> [PROBLEM DETAILS] For this exercise, write each entry below out precisely and omit the pictures.

--- START ---

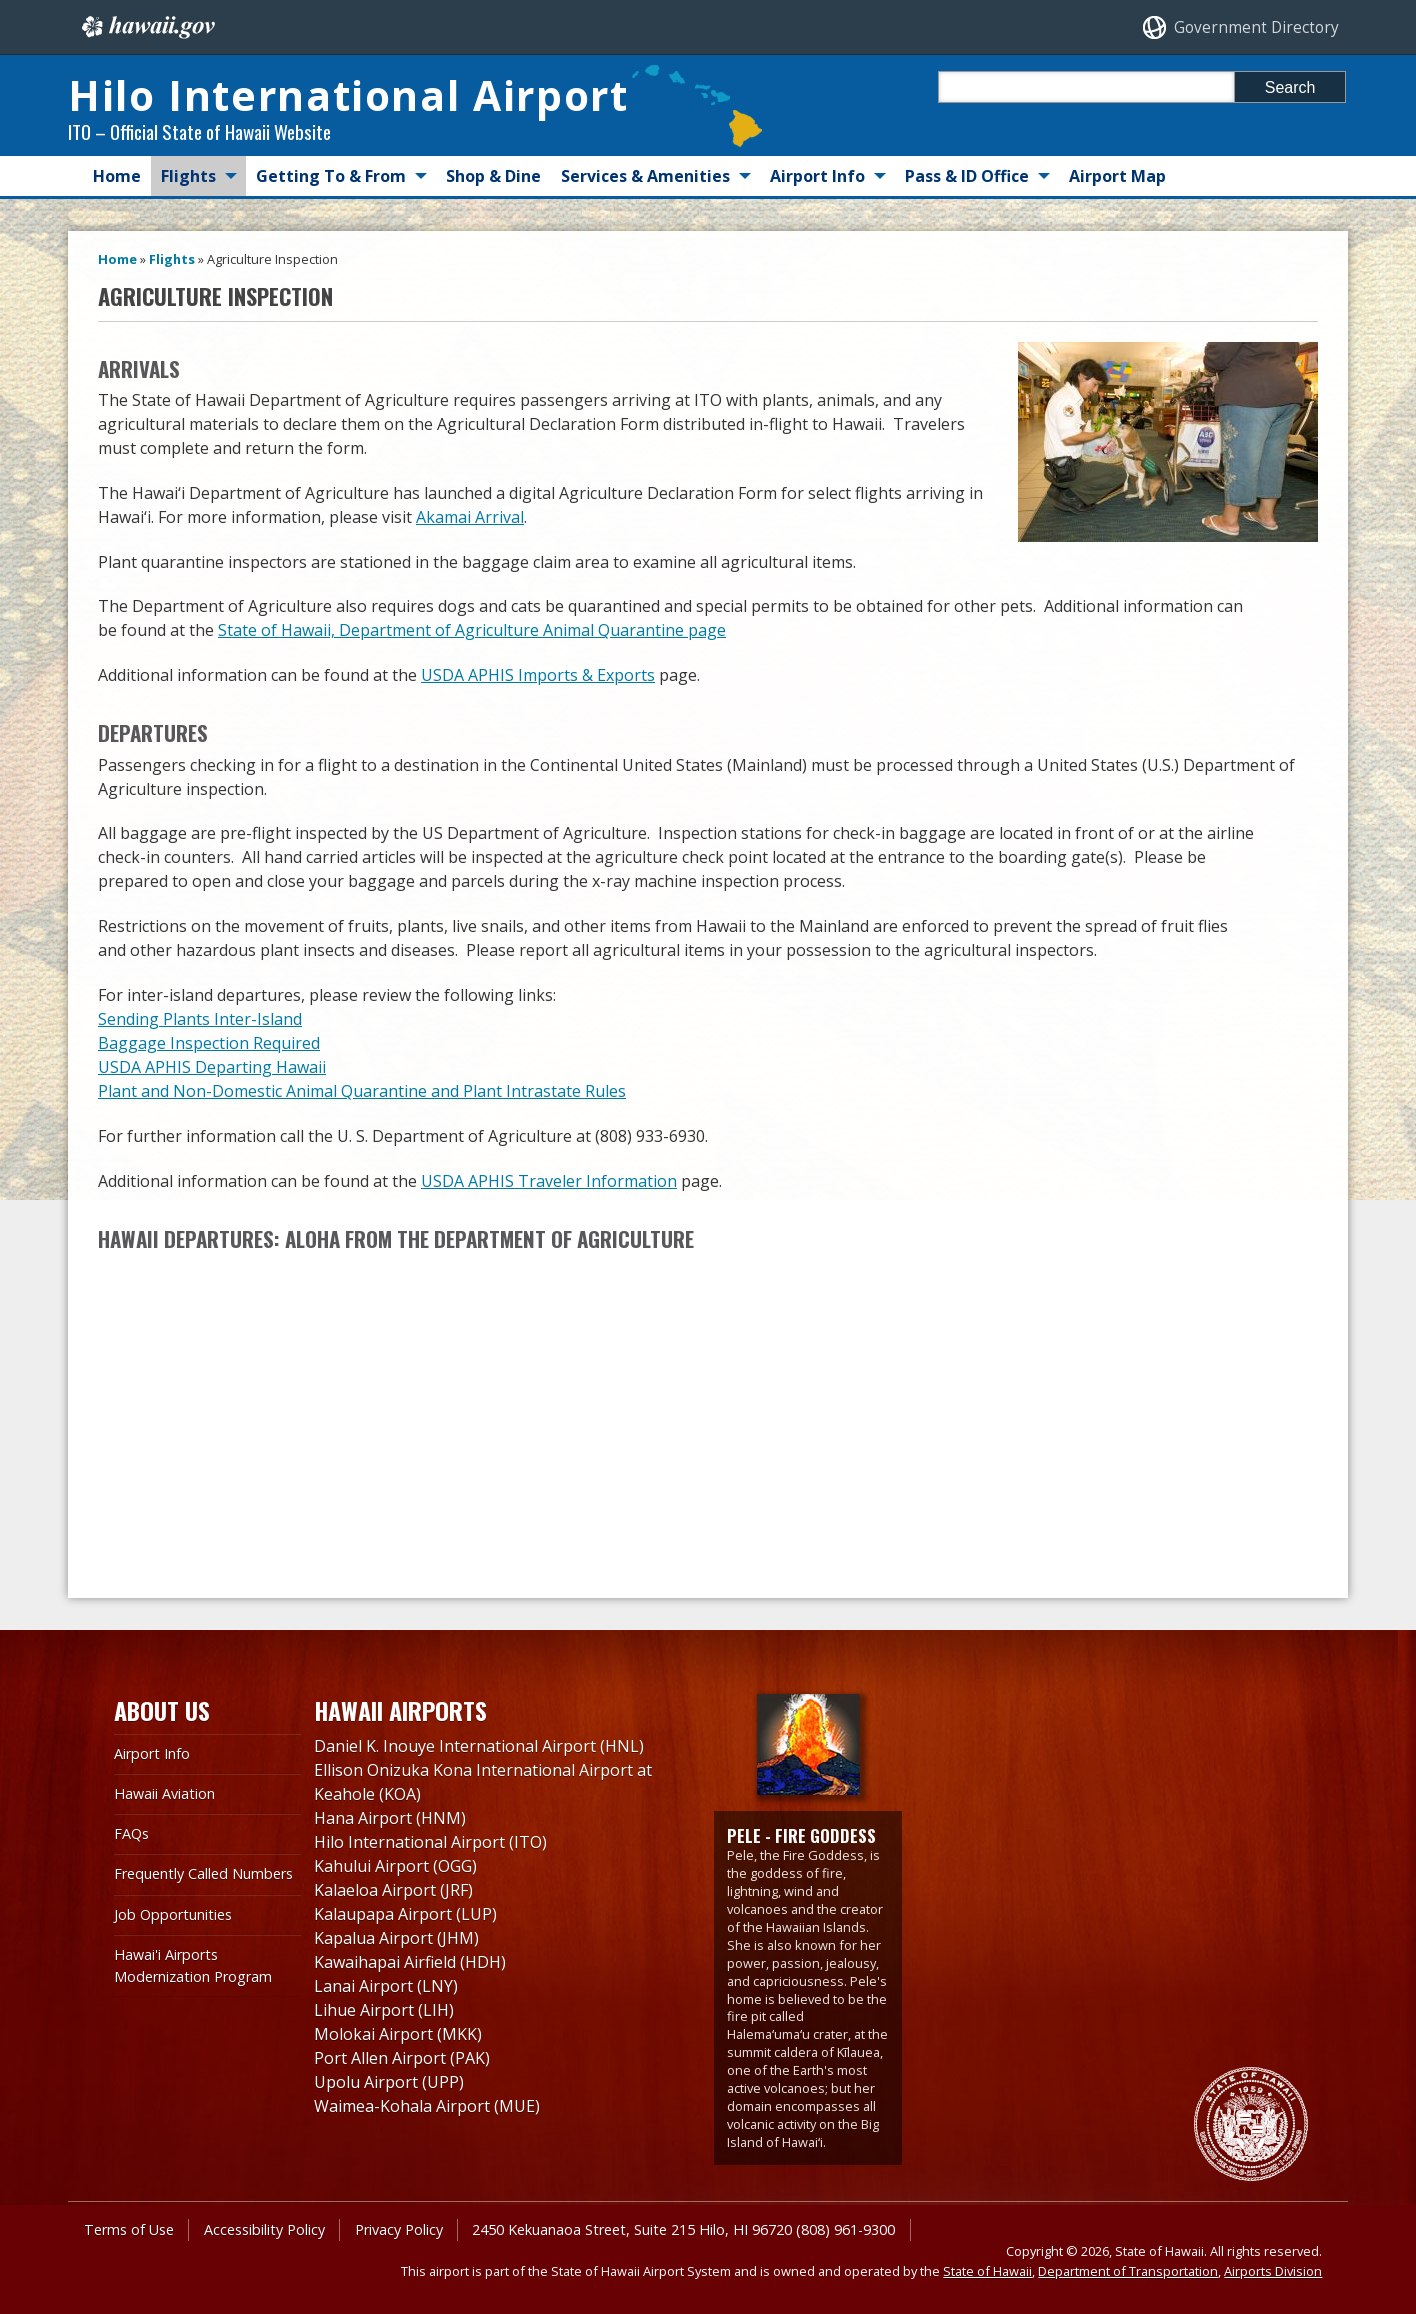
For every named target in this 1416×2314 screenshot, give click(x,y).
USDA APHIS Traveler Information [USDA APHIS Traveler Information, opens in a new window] (549, 1181)
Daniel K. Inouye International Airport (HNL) (479, 1746)
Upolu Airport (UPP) (389, 2082)
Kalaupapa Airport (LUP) (405, 1914)
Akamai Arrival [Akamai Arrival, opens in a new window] (470, 517)
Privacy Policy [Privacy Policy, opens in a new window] (399, 2229)
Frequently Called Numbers (203, 1873)
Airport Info (817, 176)
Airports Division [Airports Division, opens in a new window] (1273, 2271)
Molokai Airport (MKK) (398, 2034)
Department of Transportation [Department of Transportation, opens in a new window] (1128, 2271)
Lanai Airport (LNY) (386, 1986)
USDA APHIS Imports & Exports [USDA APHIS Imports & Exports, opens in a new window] (538, 675)
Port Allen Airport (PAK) (402, 2058)
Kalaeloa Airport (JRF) (393, 1890)
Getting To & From (331, 176)
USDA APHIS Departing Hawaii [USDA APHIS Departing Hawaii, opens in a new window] (212, 1067)
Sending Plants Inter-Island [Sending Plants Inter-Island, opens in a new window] (200, 1019)
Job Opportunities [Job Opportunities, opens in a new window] (173, 1914)
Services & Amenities (645, 176)
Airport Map (1117, 176)
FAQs (131, 1833)
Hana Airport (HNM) (390, 1818)
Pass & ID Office (967, 176)
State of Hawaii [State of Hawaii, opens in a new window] (987, 2271)
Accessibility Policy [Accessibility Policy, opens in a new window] (264, 2229)
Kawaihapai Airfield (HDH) (410, 1962)
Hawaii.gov (146, 27)
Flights (188, 176)
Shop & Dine (493, 176)
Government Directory (1256, 27)
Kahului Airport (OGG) (395, 1866)
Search (1290, 87)
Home (117, 176)
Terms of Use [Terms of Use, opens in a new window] (129, 2229)
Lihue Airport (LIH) (384, 2010)
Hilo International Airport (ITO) (430, 1842)
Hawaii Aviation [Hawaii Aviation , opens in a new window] (164, 1793)
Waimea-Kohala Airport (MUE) (427, 2106)
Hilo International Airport (348, 95)
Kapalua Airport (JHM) (396, 1938)
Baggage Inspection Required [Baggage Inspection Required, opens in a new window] (209, 1043)
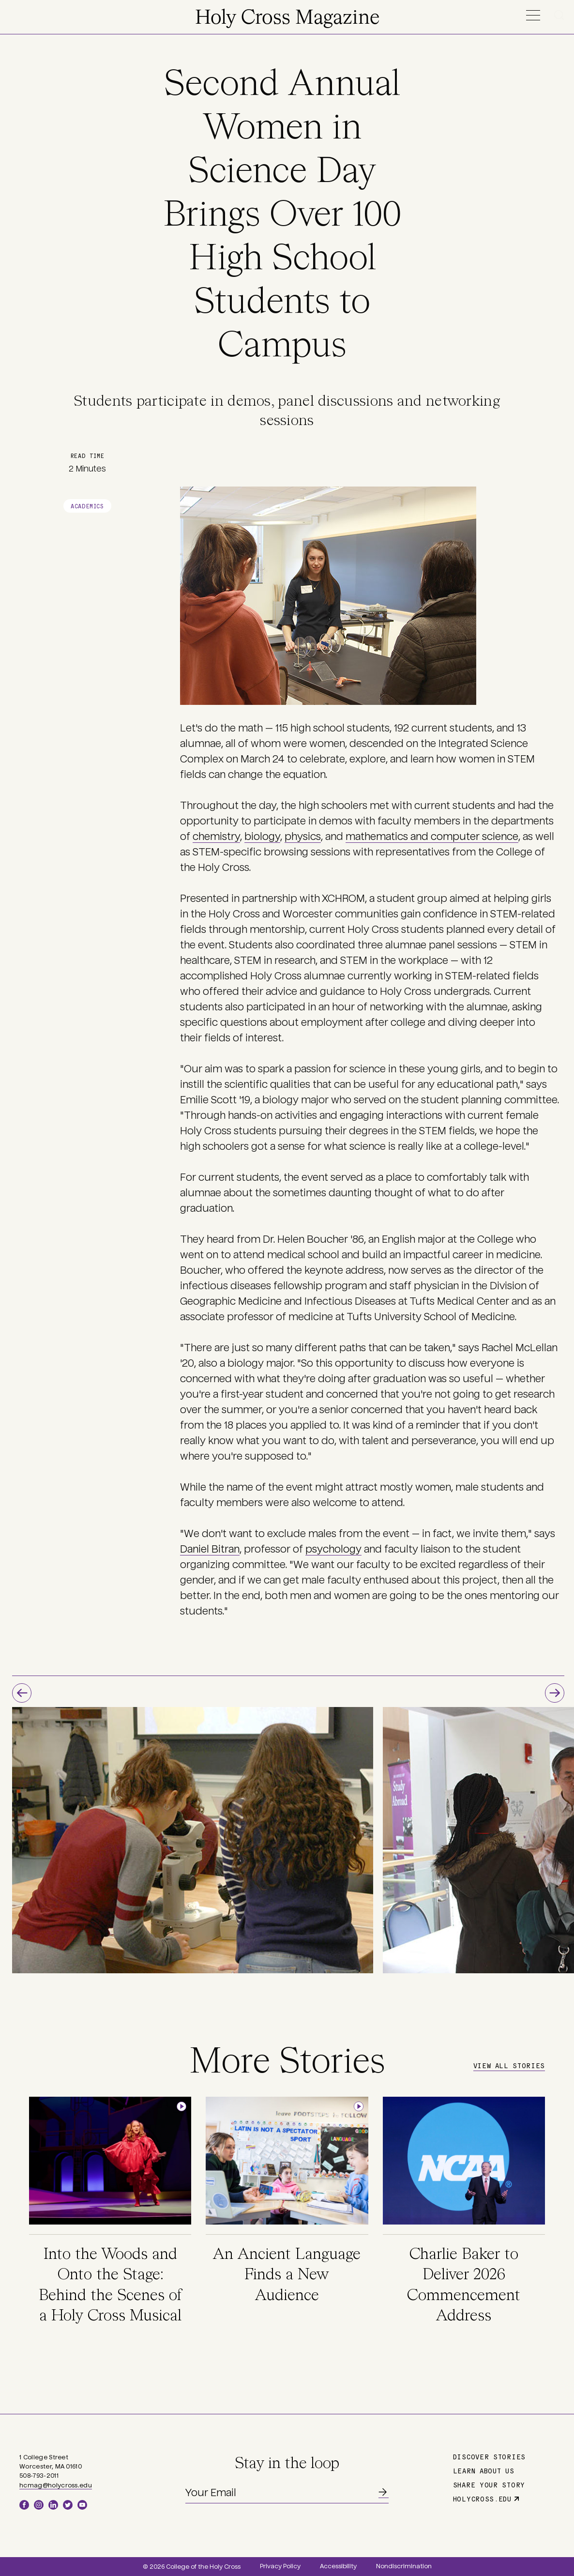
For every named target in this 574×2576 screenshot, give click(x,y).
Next (554, 1693)
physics (303, 836)
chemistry (216, 836)
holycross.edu (482, 2498)
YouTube (82, 2505)
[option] (192, 1840)
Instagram (39, 2505)
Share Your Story (489, 2484)
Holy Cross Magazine (287, 18)
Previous (21, 1693)
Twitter (68, 2505)
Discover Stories (489, 2456)
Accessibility (338, 2566)
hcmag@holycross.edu (55, 2485)
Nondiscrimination (404, 2566)
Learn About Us (483, 2470)
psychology (333, 1549)
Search (561, 15)
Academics (87, 505)
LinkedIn (53, 2505)
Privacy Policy (280, 2566)
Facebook (24, 2505)
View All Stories (509, 2065)
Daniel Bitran (210, 1549)
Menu (533, 15)
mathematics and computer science (432, 836)
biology (262, 836)
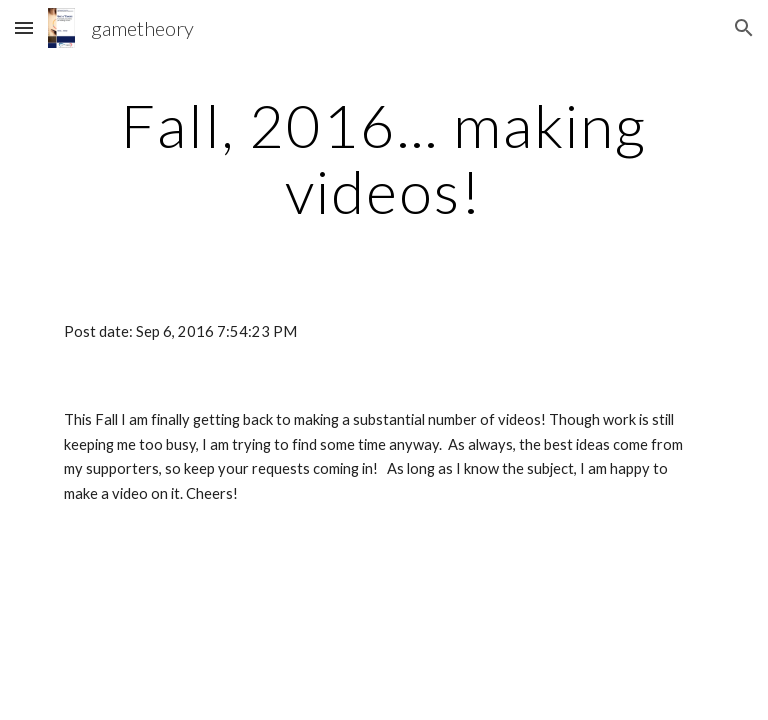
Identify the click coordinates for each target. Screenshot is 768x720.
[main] (383, 158)
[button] (24, 27)
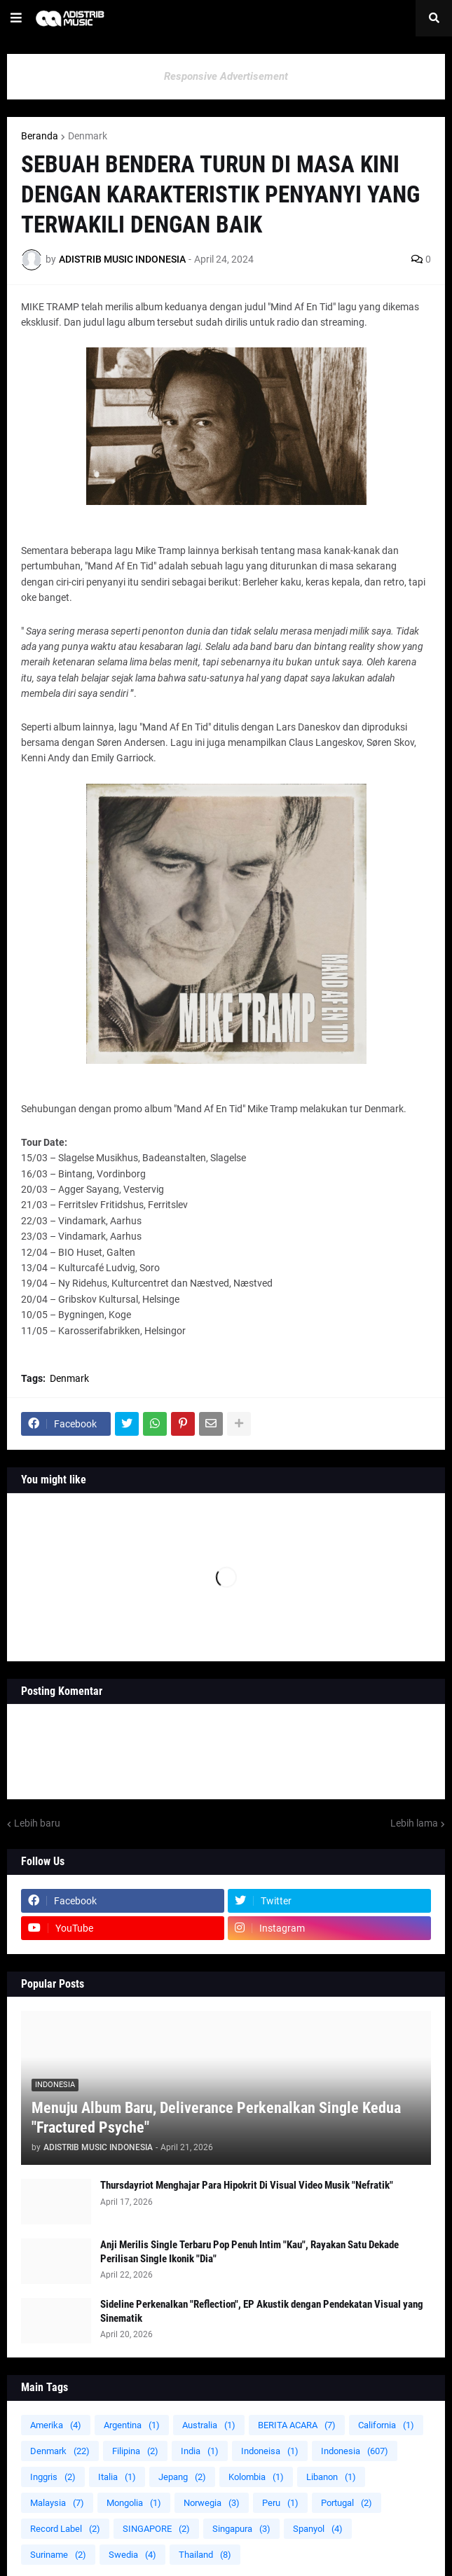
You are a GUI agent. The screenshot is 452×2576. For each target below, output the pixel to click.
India (200, 2451)
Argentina (132, 2425)
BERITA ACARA (297, 2425)
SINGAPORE (156, 2529)
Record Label (65, 2529)
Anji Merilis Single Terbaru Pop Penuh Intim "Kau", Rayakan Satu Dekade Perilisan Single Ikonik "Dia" (249, 2251)
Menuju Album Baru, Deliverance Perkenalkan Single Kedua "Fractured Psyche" (216, 2118)
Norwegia (212, 2503)
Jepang (182, 2477)
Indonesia (354, 2451)
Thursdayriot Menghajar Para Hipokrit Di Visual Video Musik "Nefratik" (246, 2185)
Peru (280, 2503)
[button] (16, 18)
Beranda (39, 136)
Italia (117, 2477)
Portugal (346, 2503)
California (386, 2425)
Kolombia (256, 2477)
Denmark (87, 136)
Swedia (132, 2554)
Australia (208, 2425)
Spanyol (318, 2529)
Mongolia (134, 2503)
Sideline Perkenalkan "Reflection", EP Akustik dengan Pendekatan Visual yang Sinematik (261, 2311)
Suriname (58, 2554)
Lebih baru (37, 1823)
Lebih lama (414, 1823)
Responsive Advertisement (226, 76)
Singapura (241, 2529)
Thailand (205, 2554)
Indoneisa (270, 2451)
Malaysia (57, 2503)
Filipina (135, 2451)
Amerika (55, 2425)
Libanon (331, 2477)
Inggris (53, 2477)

--- END ---

> [EXPECTED ANSWER]
For every named target in this 1416×2314 screenshot, give click(x,y).
USDA APHIS Traveler Information [USDA APHIS Traveler Information, opens in a new window] (549, 1181)
Daniel K. Inouye International Airport (HNL) (479, 1746)
Upolu Airport (UPP) (389, 2082)
Kalaupapa Airport (LUP) (405, 1914)
Akamai Arrival [Akamai Arrival, opens in a new window] (470, 517)
Privacy Policy [Privacy Policy, opens in a new window] (399, 2229)
Frequently Called Numbers (203, 1873)
Airport Info (817, 176)
Airports Division [Airports Division, opens in a new window] (1273, 2271)
Molokai Airport (MKK) (398, 2034)
Department of Transportation [Department of Transportation, opens in a new window] (1128, 2271)
Lanai Airport (LNY) (386, 1986)
USDA APHIS Imports & Exports [USDA APHIS Imports & Exports, opens in a new window] (538, 675)
Port Allen Airport (PAK) (402, 2058)
Kalaeloa Airport (JRF) (393, 1890)
Getting To & From (331, 176)
USDA APHIS Departing Hawaii [USDA APHIS Departing Hawaii, opens in a new window] (212, 1067)
Sending Plants Inter-Island [Sending Plants Inter-Island, opens in a new window] (200, 1019)
Job Opportunities [Job Opportunities, opens in a new window] (173, 1914)
Services & Amenities (645, 176)
Airport Map (1117, 176)
FAQs (131, 1833)
Hana Airport (HNM) (390, 1818)
Pass & ID Office (967, 176)
State of Hawaii [State of Hawaii, opens in a new window] (987, 2271)
Accessibility Policy [Accessibility Policy, opens in a new window] (264, 2229)
Kawaihapai Airfield (HDH) (410, 1962)
Hawaii.gov (146, 27)
Flights (188, 176)
Shop & Dine (493, 176)
Government Directory (1256, 27)
Kahului Airport (OGG) (395, 1866)
Search (1290, 87)
Home (117, 176)
Terms of Use [Terms of Use, opens in a new window] (129, 2229)
Lihue Airport (LIH) (384, 2010)
Hilo International Airport (ITO) (430, 1842)
Hawaii Aviation [Hawaii Aviation , opens in a new window] (164, 1793)
Waimea-Kohala Airport (MUE) (427, 2106)
Hilo International Airport (348, 95)
Kapalua Airport (JHM) (396, 1938)
Baggage Inspection Required [Baggage Inspection Required, opens in a new window] (209, 1043)
For every named target in this 574×2576 screenshot, give click(x,y).
Next (554, 1693)
physics (303, 836)
chemistry (216, 836)
holycross.edu (482, 2498)
YouTube (82, 2505)
[option] (192, 1840)
Instagram (39, 2505)
Share Your Story (489, 2484)
Holy Cross Magazine (287, 18)
Previous (21, 1693)
Twitter (68, 2505)
Discover Stories (489, 2456)
Accessibility (338, 2566)
hcmag@holycross.edu (55, 2485)
Nondiscrimination (404, 2566)
Learn About Us (483, 2470)
psychology (333, 1549)
Search (561, 15)
Academics (87, 505)
LinkedIn (53, 2505)
Privacy Policy (280, 2566)
Facebook (24, 2505)
View All Stories (509, 2065)
Daniel Bitran (210, 1549)
Menu (533, 15)
mathematics and computer science (432, 836)
biology (262, 836)
Identify the click coordinates for each target. Screenshot is 768x720.
[main] (383, 158)
[button] (24, 27)
You are a GUI agent. The screenshot is 452×2576. For each target below, output the pixel to click.
India (200, 2451)
Argentina (132, 2425)
BERITA ACARA (297, 2425)
SINGAPORE (156, 2529)
Record Label (65, 2529)
Anji Merilis Single Terbaru Pop Penuh Intim "Kau", Rayakan Satu Dekade Perilisan Single Ikonik "Dia" (249, 2251)
Menuju Album Baru, Deliverance Perkenalkan Single Kedua "Fractured Psyche" (216, 2118)
Norwegia (212, 2503)
Jepang (182, 2477)
Indonesia (354, 2451)
Thursdayriot Menghajar Para Hipokrit Di Visual Video Musik "Nefratik" (246, 2185)
Peru (280, 2503)
[button] (16, 18)
Beranda (39, 136)
Italia (117, 2477)
Portugal (346, 2503)
California (386, 2425)
Kolombia (256, 2477)
Denmark (87, 136)
Swedia (132, 2554)
Australia (208, 2425)
Spanyol (318, 2529)
Mongolia (134, 2503)
Sideline Perkenalkan "Reflection", EP Akustik dengan Pendekatan Visual yang Sinematik (261, 2311)
Suriname (58, 2554)
Lebih baru (37, 1823)
Lebih lama (414, 1823)
Responsive Advertisement (226, 76)
Singapura (241, 2529)
Thailand (205, 2554)
Indoneisa (270, 2451)
Malaysia (57, 2503)
Filipina (135, 2451)
Amerika (55, 2425)
Libanon (331, 2477)
Inggris (53, 2477)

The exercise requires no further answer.